To do —
In full and unchanged, set down the entries that follow, with no images.

(Source data)
□ □ □ □ □ □ □

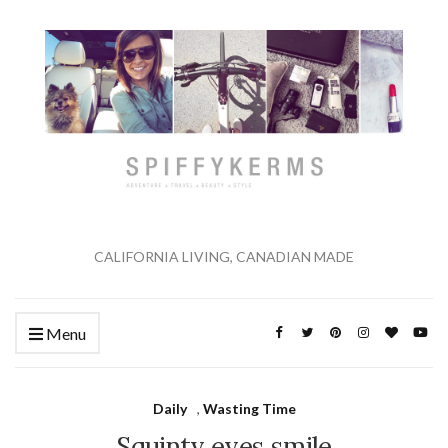
CALIFORNIA LIVING, CANADIAN MADE
Menu
Daily
,
Wasting Time
Squinty eyes smile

□ □ □ □ □ □ □

Response —
CALIFORNIA LIVING, CANADIAN MADE
Menu
Daily
,
Wasting Time
Squinty eyes smile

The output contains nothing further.